It turns out that over the past five years, we have earned an annual return of precisely 1.6% on our savings and investments. Hooray!
Coincidently, that number is how much the IMF believes the Caribbean’s economy to expanded in 2009. Hopefully 2010 will be better. The Eastern Caribbean countries have just taken a proactive step forward, strengthening the OECS with the new Treaty of Bassaterre. The treaty basically does three things. First, it gives the OECS the authority to legislate on the creation of a full common market. Right now, the OECS is a customs and currency union, but there are barriers to internal factor mobility between the islands. Second, it gives the OECS the authority to enforce the legislation ... basically via national courts and, ultimately, the Eastern Caribbean Supreme Court. Third, it creates a quasi-executive E.U.-style Commission headed by a Director-General to run the organization. I say “quasi,” because the Director-General won’t have the ability to directly issue orders to the executive agencies of the various OECS governments, let alone act directly upon the citizenry, but he or she will have the ability to use the courts to take governments to task.

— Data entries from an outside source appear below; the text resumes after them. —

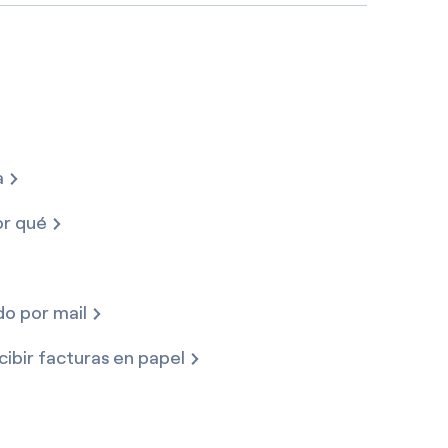
a
or qué
do por mail
ecibir facturas en papel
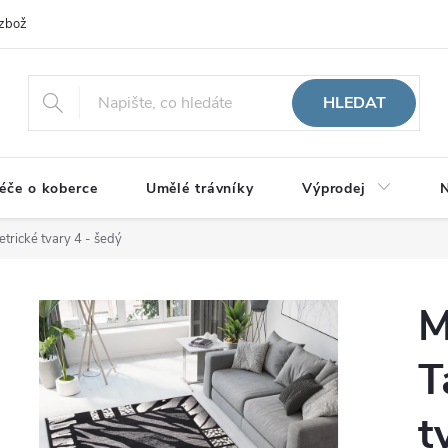
zboží
HLEDAT
éče o koberce
Umělé trávníky
Výprodej
N
trické tvary 4 - šedý
M
T
t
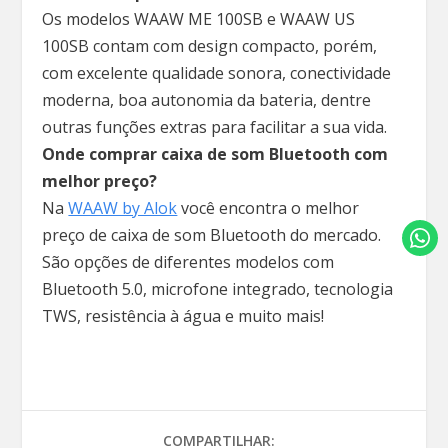
Os modelos WAAW ME 100SB e WAAW US
100SB contam com design compacto, porém,
com excelente qualidade sonora, conectividade
moderna, boa autonomia da bateria, dentre
outras funções extras para facilitar a sua vida.
Onde comprar caixa de som Bluetooth com
melhor preço?
Na
WAAW by Alok
você encontra o melhor
preço de caixa de som Bluetooth do mercado.
São opções de diferentes modelos com
Bluetooth 5.0, microfone integrado, tecnologia
TWS, resistência à água e muito mais!
COMPARTILHAR:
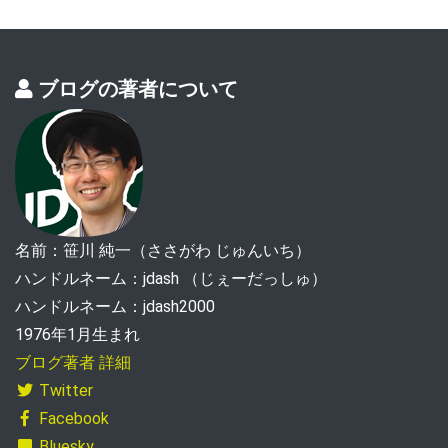
ブログの著者について
名前：笹川 純一（ささがわ じゅんいち）
ハンドルネーム：jdash （じぇーだっしゅ）
ハンドルネーム：jdash2000
1976年1月生まれ
ブログ著者 詳細
Twitter
Facebook
Bluesky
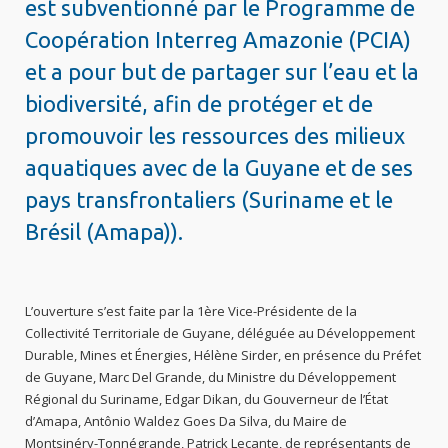
est subventionné par le Programme de
Coopération Interreg Amazonie (PCIA)
et a pour but de partager sur l’eau et la
biodiversité, afin de protéger et de
promouvoir les ressources des milieux
aquatiques avec de la Guyane et de ses
pays transfrontaliers (Suriname et le
Brésil (Amapa)).
L’ouverture s’est faite par la 1ère Vice-Présidente de la
Collectivité Territoriale de Guyane, déléguée au Développement
Durable, Mines et Énergies, Hélène Sirder, en présence du Préfet
de Guyane, Marc Del Grande, du Ministre du Développement
Régional du Suriname, Edgar Dikan, du Gouverneur de l’État
d’Amapa, Antônio Waldez Goes Da Silva, du Maire de
Montsinéry-Tonnégrande, Patrick Lecante, de représentants de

So as long as the OECS governments are in fact under the rule of law, the head of the OECS will indeed have quite a bit of de jure authority.
(Some time ago, Doug Muir and I had a debate about the E.U. that ran along these lines. I think I convinced him, but it can be very hard to know.)
So it isn’t quite a federation. And the new OECS Authority (basically, an assembly of heads of government) will make legislative decisions only by unanimity. But it takes the Organization about as close as you can get without crossing that line. (Their security forces also bump up against the same limit, sharing training and commands.) But it is a step forward for a group of islands that were already rather strongly united.
In theory, Trinidad is supposed to join in 2013. Or maybe 2011. It isn’t clear. I also doubt that it will happen. Although it would be interesting if it did!
Thoughts on integration?
The case for some sort of regional federation in the eastern Caribbean makes sense, especially if it would create actual economies of scale. The geography's more workable than it was with the West Indies Federation. Tight associations with a post-colonial metropole on the US or French models would probably have been more productive still, but that doesn't seem to have been a likely outcome of British colonial politics.
What would Trinidad and Tobago get out of a Greater Trinidad _sensu strictu,_ or even a Trinidad-dominated eastern Caribbean federation? The smaller polities, all widely dispersed islands with smaller populations and less developed economies than Trinidad's, would presumably benefit from the infusion of the dominant partner's funds and expertise, but would Trinidadians actually be living better? Or do some people in Port of Spain like the idea of being the metropole of a mini-empire?
(As a related aside, Wikipedia's OECS page mentions Venezuela's interest in joining the OECS. What does Venezuela have to do with the region, anyhow?)
Posted by: Randy McDonald | January 02, 2010 at 01:40 AM
Patrick Manning has an interest in being the head of a mini-empire. Trinidadian voters, not so much. Which is why I doubt that T&T will join the OECS, let alone get the political union that he wants.
Caribbean Airlines would get some help from a unified air space, but much of that is already in the CSME. Ditto movement of skilled labor. Not too much in it for them.
Venezuela. Ah, Venezuela. Randy, you're assuming that Mr. Chávez has a strategy. He clearly has a liking for anything that smacks of continental union, which is why he wants to join Mercosur. Joining the OECS would, well ... Chávez has no idea what that means, since he clearly does not want to adopt the Eastern Caribbean dollar or submit himself to the rulings of the Eastern Caribbean Supreme Court. But it sounds nice.
As for its interest in the region, see here. It does have a long border, after all.
All the Bolivarian aid programs are still in place, and support to Cuba continues. Yet what he gets is unclear. My previous categorization was: "Too serious to be costless domestic posturing, not serious enough to actually extend Venezuelan power." Which kind of leaves me at a loss.
Ideas?
Posted by: Noel Maurer | January 02, 2010 at 07:56 AM
So does Barbados not belong to this OECS outfit because they think they're doing well enough on their own?
Posted by: Dave MB | January 06, 2010 at 12:04 PM
Congratulations on joining the world's leading ideological project! In many ways, with the ACP agreement, it's not that far off setting up interworking with the EU itself. We're going to encircle the US, once the EU-Canada agreement goes through...
Posted by: Alex | January 10, 2010 at 06:52 PM
If an unelected body has the right to take governments to court to enforce its own laws against those of elected governments, then it does in fact have the effective power. There are clear dangers involved in giving unqualified welcomes to the end of democracy and the end of the rights of the people (even of small countries) to decide their own futures. Big supra government organisations like the EU are the way of the past. Just look a the extraordinary mess of agriculture and fishing in the EU - the worst man made eco disaster of the 20th century is how these policies have been described (and they are totally controlled by the EU and no elected government can change the rules to make them better or more fair). Do be careful what you call for. Barbados is not part of the OECS btw and is proof that small works well.